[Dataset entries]
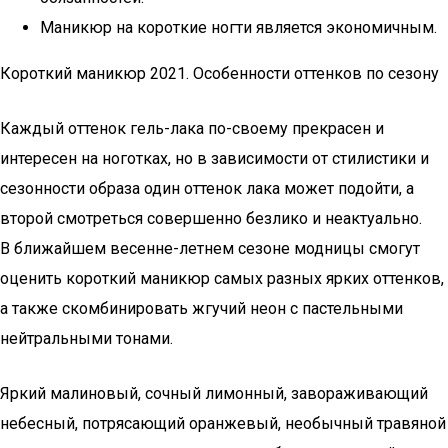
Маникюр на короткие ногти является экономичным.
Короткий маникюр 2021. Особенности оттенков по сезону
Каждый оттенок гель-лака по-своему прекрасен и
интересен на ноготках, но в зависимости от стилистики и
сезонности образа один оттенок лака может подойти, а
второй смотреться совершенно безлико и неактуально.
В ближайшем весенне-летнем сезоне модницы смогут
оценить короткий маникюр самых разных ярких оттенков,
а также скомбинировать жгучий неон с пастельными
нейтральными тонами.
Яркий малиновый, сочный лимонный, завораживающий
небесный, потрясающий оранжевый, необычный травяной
...
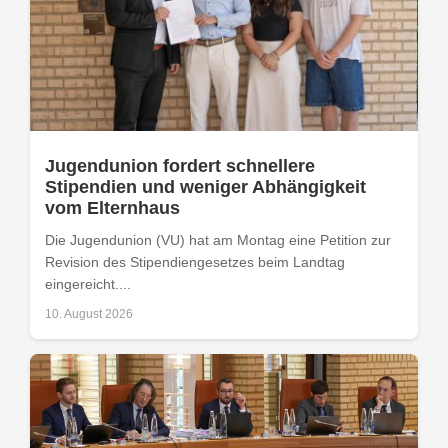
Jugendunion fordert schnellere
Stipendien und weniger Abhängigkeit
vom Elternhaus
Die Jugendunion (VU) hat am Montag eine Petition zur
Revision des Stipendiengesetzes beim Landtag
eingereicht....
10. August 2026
--
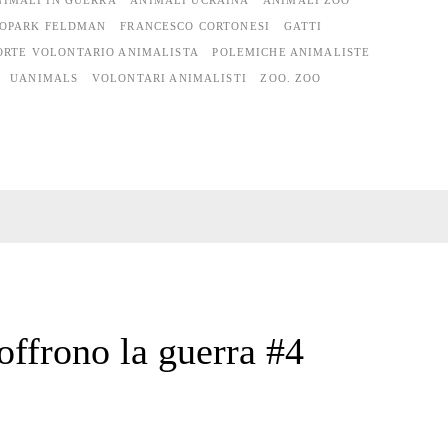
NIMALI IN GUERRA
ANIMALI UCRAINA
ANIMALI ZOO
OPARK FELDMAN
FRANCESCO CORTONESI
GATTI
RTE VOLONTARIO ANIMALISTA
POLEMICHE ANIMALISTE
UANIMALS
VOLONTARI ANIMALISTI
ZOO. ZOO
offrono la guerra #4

#### WHAT YOU WILL DO
Could you find every line in the records above that has the string "Jugendunion" and copy it?

#### OUTPUT OF THE EXERCISE
Jugendunion fordert schnellere
Die Jugendunion (VU) hat am Montag eine Petition zur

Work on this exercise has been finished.